Author: David & Goliath

Compiled by: Shenchao TechFlow

Currently, the computing and training aspects of the AI industry are primarily dominated by centralized Web2 giants. These companies hold a dominant position due to their strong capital, cutting-edge hardware, and vast data resources. While this situation may persist in developing the most powerful general machine learning (ML) models, for mid-tier or customized models, the Web3 network may gradually become a more economical and accessible source of computing resources.

Similarly, when inference demands exceed the capabilities of personal edge devices, some consumers may choose the Web3 network to obtain less censored and more diverse outputs. Instead of attempting to completely disrupt the entire AI technology stack, participants in Web3 should focus on these niche scenarios and fully leverage their unique advantages in censorship resistance, transparency, and social verifiability.

The hardware resources needed to train the next-generation foundational models (such as GPT or BERT) are scarce and expensive, with demand for the highest performance chips continuing to outstrip supply. This scarcity of resources leads to hardware being concentrated in the hands of a few well-funded leading companies, which use this hardware to train and commercialize the most performant and complex foundational models.

However, the pace of hardware updates is extremely fast. So, how will outdated mid-tier or low-performance hardware be utilized?

These hardware resources are likely to be used for training simpler or more targeted models. By matching different categories of models with hardware of varying performance, optimal resource allocation can be achieved. In this case, Web3 protocols can play a key role by coordinating access to diverse and low-cost computing resources. For instance, consumers can use simple mid-tier models trained on personal datasets, and only opt for high-end models trained and hosted by centralized companies when handling more complex tasks, while ensuring user identities are hidden and prompt data is encrypted.

Aside from efficiency issues, concerns about bias and potential censorship in centralized models are also growing. The Web3 environment is known for its transparency and verifiability, capable of providing training support for models that have been overlooked or deemed too sensitive by Web2. Although these models may not be competitive in performance and innovation, they still hold significant value for certain groups in society. Therefore, Web3 protocols can carve out a unique market in this area by offering more open, trustworthy, and censorship-resistant model training services.

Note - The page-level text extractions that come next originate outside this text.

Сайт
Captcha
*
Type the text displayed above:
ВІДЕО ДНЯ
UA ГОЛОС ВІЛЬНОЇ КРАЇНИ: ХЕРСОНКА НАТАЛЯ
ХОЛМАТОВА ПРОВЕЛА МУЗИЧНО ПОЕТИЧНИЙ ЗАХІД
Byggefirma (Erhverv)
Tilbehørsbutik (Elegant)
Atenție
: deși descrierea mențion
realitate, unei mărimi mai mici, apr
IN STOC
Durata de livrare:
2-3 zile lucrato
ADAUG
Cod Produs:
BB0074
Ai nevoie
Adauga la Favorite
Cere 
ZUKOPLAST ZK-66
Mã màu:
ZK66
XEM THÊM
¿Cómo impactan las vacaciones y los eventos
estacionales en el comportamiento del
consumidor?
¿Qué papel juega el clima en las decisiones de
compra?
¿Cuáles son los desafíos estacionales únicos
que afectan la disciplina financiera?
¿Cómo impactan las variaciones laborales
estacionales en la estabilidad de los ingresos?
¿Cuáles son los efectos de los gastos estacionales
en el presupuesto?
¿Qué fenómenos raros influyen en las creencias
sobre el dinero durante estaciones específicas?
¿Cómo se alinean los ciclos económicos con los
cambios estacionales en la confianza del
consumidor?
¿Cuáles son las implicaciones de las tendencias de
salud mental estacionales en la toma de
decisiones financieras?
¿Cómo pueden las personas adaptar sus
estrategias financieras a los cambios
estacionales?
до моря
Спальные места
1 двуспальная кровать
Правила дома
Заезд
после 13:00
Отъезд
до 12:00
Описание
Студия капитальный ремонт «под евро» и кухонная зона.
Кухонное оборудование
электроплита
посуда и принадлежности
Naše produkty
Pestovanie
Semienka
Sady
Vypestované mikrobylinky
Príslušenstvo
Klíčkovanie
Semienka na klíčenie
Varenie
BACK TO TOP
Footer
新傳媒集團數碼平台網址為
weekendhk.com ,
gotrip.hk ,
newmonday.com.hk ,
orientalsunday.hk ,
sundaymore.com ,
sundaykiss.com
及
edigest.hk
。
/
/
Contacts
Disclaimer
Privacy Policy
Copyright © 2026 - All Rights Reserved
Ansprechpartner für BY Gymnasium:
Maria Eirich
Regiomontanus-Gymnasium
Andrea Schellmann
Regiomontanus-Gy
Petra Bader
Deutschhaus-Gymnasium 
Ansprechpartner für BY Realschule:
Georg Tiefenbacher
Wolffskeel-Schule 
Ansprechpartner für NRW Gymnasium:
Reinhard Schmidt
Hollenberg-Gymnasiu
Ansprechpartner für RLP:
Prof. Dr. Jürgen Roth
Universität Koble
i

Initially, both centralized and decentralized approaches could coexist, each serving different use cases. However, as Web3 continually improves developer experience and platform compatibility, and as the network effects of open-source AI gradually become evident, Web3 may ultimately compete in core areas dominated by centralized companies. Especially as consumers become increasingly aware of the limitations of centralized models, the advantages of Web3 will become more pronounced.

In addition to training mid-tier or niche models, participants in Web3 also have the advantage of providing more transparent and flexible inference solutions. Decentralized inference services can bring various benefits, such as zero downtime, modular model combinations, public model performance evaluations, and more diverse, uncensored outputs. These services can also effectively avoid the 'vendor lock-in' problem faced by consumers who rely on a few centralized providers. Similar to model training, the competitive advantage of decentralized inference layers does not lie in raw computational power itself, but in addressing long-standing issues, such as the transparency of closed-source fine-tuning parameters, lack of verifiability, and high costs.

Dan Olshansky proposed a promising vision of creating more opportunities for AI researchers and engineers through POKT's AI inference routing network, allowing them to realize their research outcomes and earn additional income through customized machine learning (ML) or artificial intelligence (AI) models. More importantly, this network can facilitate fairer competition in the inference service market by integrating inference results from various sources, including decentralized and centralized providers.

Although optimistic predictions suggest that the entire AI technology stack may fully migrate on-chain in the future, this goal still faces significant challenges from the current concentration of data and computing resources, as these resources provide substantial competitive advantages to existing giants. However, decentralized coordination and computing networks demonstrate unique value in providing more personalized, economical, and open competitive AI services that are resistant to censorship. By focusing on these critically valuable niche markets, Web3 can establish its own competitive barriers, ensuring that the most influential technologies of this era can evolve collaboratively in multiple directions, benefiting a broader range of stakeholders rather than being monopolized by a few traditional giants.

Finally, I would like to especially thank all members of the Placeholder Investment team, as well as Kyle Samani from Multicoin Capital, Anand Iyer from Canonical VC, Keccak Wong from Nectar AI, Alpin Yukseloglu from Osmosis Labs, and Cameron Dennis from NEAR Foundation, who provided reviews and valuable feedback during the writing of this article.